Ahora, pues, júrame aquí por Dios que no harás un trato falso conmigo, ni con mi hijo, ni con el hijo de mi hijo. Sino que según la bondad que yo he hecho contigo, tú harás conmigo y con la tierra en la que has vivido como extranjero.”
24 En Abraham zeide: Ik zal zweren.
Abraham dijo: “Lo juraré”.
25 En Abraham berispte Abimelech ter oorzake van een waterput, die Abimelechs knechten met geweld genomen hadden.
Abraham se quejó a Abimelec a causa de un pozo de agua, que los siervos de Abimelec habían quitado con violencia.
26 Toen zeide Abimelech: Ik heb niet geweten, wie dit stuk gedaan heeft; en ook hebt gij het mij niet aangezegd, en ik heb er ook niet van gehoord, dan heden.
Abimelec dijo: “No sé quién ha hecho esto. No me lo has dicho, y no me he enterado hasta hoy”.
27 En Abraham nam schapen en runderen, en gaf die aan Abimelech; en die beiden maakten een verbond.
Abraham tomó ovejas y ganado y se los dio a Abimelec. Aquellos dos hicieron un pacto.
28 Doch Abraham stelde zeven ooilammeren der kudde bijzonder.
Abraham puso siete corderos del rebaño por separado.
29 Zo zeide Abimelech tot Abraham: Wat zullen hier deze zeven ooilammeren, die gij bijzonder gesteld hebt?

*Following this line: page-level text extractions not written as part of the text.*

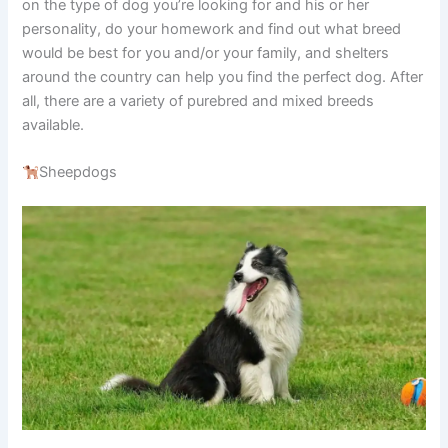
on the type of dog you’re looking for and his or her
personality, do your homework and find out what breed
would be best for you and/or your family, and shelters
around the country can help you find the perfect dog. After
all, there are a variety of purebred and mixed breeds
available.
Sheepdogs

Abimelec le dijo a Abraham: “¿Qué significan estas siete ovejas que has puesto solas?”
30 En hij zeide: Dat gij de zeven ooilammeren van mijn hand nemen zult, opdat het mij tot een getuigenis zij, dat ik dezen put gegraven heb.
Dijo: “Tomarás estas siete ovejas de mi mano, para que me sirvan de testimonio de que he cavado este pozo”.
31 Daarom noemde men die plaats Ber-seba, omdat die beiden daar gezworen hadden.
Por eso llamó a ese lugar Beersheba, porque ambos hicieron allí un juramento.
32 Alzo maakten zij een verbond te Ber-seba. Daarna stond Abimelech op, en Pichol, zijn krijgsoverste, en zij keerden wederom naar het land der Filistijnen.
Así que hicieron un pacto en Beerseba. Abimelec se levantó con Ficol, el capitán de su ejército, y volvieron a la tierra de los filisteos.
33 En hij plantte een bos in Ber-seba, en riep aldaar den Naam des HEEREN, des eeuwigen Gods, aan.
Abraham plantó un tamarisco en Beerseba, y allí invocó el nombre de Yahvé, el Dios eterno.
34 En Abraham woonde als vreemdeling vele dagen in het land der Filistijnen.
Abraham vivió muchos días como extranjero en la tierra de los filisteos.